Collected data

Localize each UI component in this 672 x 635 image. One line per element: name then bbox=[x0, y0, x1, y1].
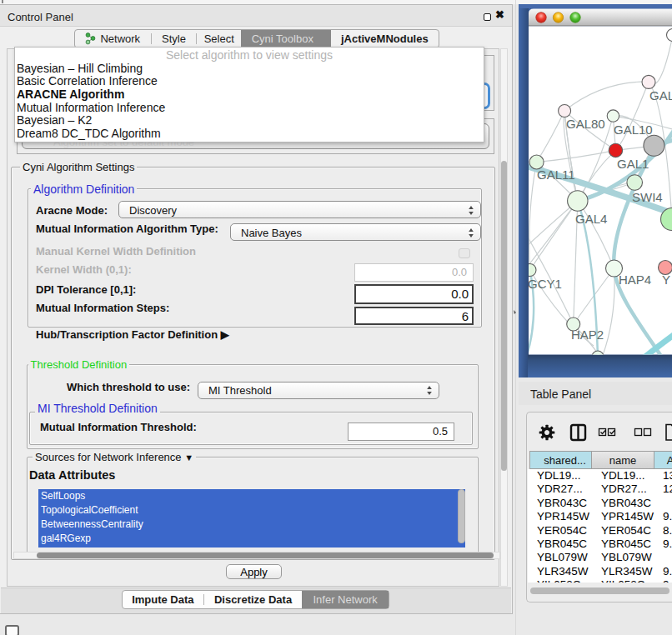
svg-text:HAP2: HAP2 bbox=[571, 328, 604, 342]
svg-text:GAL10: GAL10 bbox=[614, 122, 653, 137]
svg-text:SWI4: SWI4 bbox=[632, 190, 663, 204]
svg-text:GAL11: GAL11 bbox=[537, 168, 575, 182]
svg-text:GCY1: GCY1 bbox=[528, 277, 562, 291]
svg-text:GAL80: GAL80 bbox=[566, 117, 605, 131]
svg-text:GAL: GAL bbox=[649, 88, 672, 102]
svg-text:Y: Y bbox=[662, 272, 670, 287]
svg-text:GAL1: GAL1 bbox=[617, 157, 649, 171]
svg-text:HAP4: HAP4 bbox=[619, 272, 651, 287]
svg-text:GAL4: GAL4 bbox=[575, 212, 607, 226]
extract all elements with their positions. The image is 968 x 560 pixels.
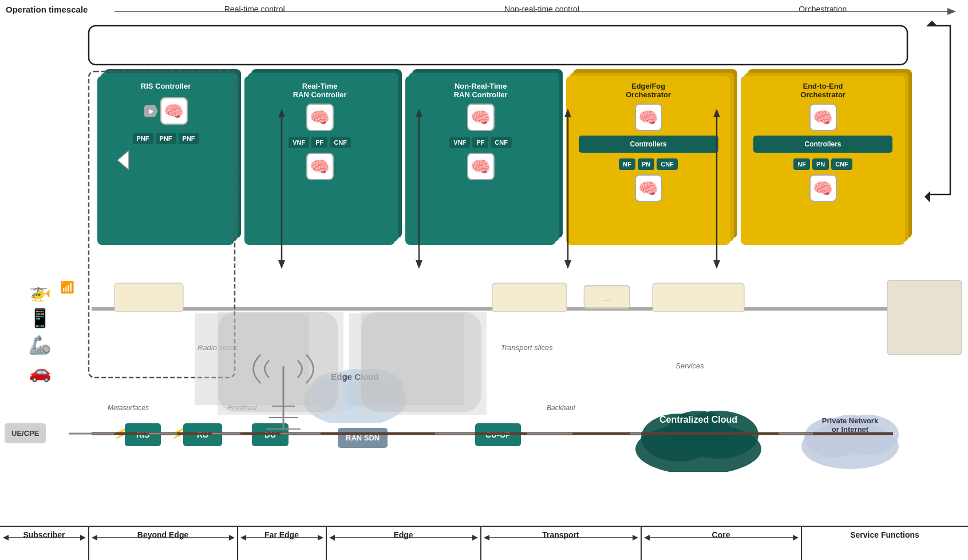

■ WHAT IS BEING ASKED ■
The reply should repeat the data in full, exactly as given, and contain no pictures.

■ THE ANSWER ■
Localize each UI component in this 672 x 635 image. One line per element: name then bbox=[x0, y0, x1, y1].
svg-text:HAP2: HAP2 bbox=[571, 328, 604, 342]
svg-text:GAL10: GAL10 bbox=[614, 122, 653, 137]
svg-text:SWI4: SWI4 bbox=[632, 190, 663, 204]
svg-text:GAL11: GAL11 bbox=[537, 168, 575, 182]
svg-text:GCY1: GCY1 bbox=[528, 277, 562, 291]
svg-text:GAL80: GAL80 bbox=[566, 117, 605, 131]
svg-text:GAL: GAL bbox=[649, 88, 672, 102]
svg-text:Y: Y bbox=[662, 272, 670, 287]
svg-text:GAL1: GAL1 bbox=[617, 157, 649, 171]
svg-text:HAP4: HAP4 bbox=[619, 272, 651, 287]
svg-text:GAL4: GAL4 bbox=[575, 212, 607, 226]
extract all elements with their positions. The image is 968 x 560 pixels.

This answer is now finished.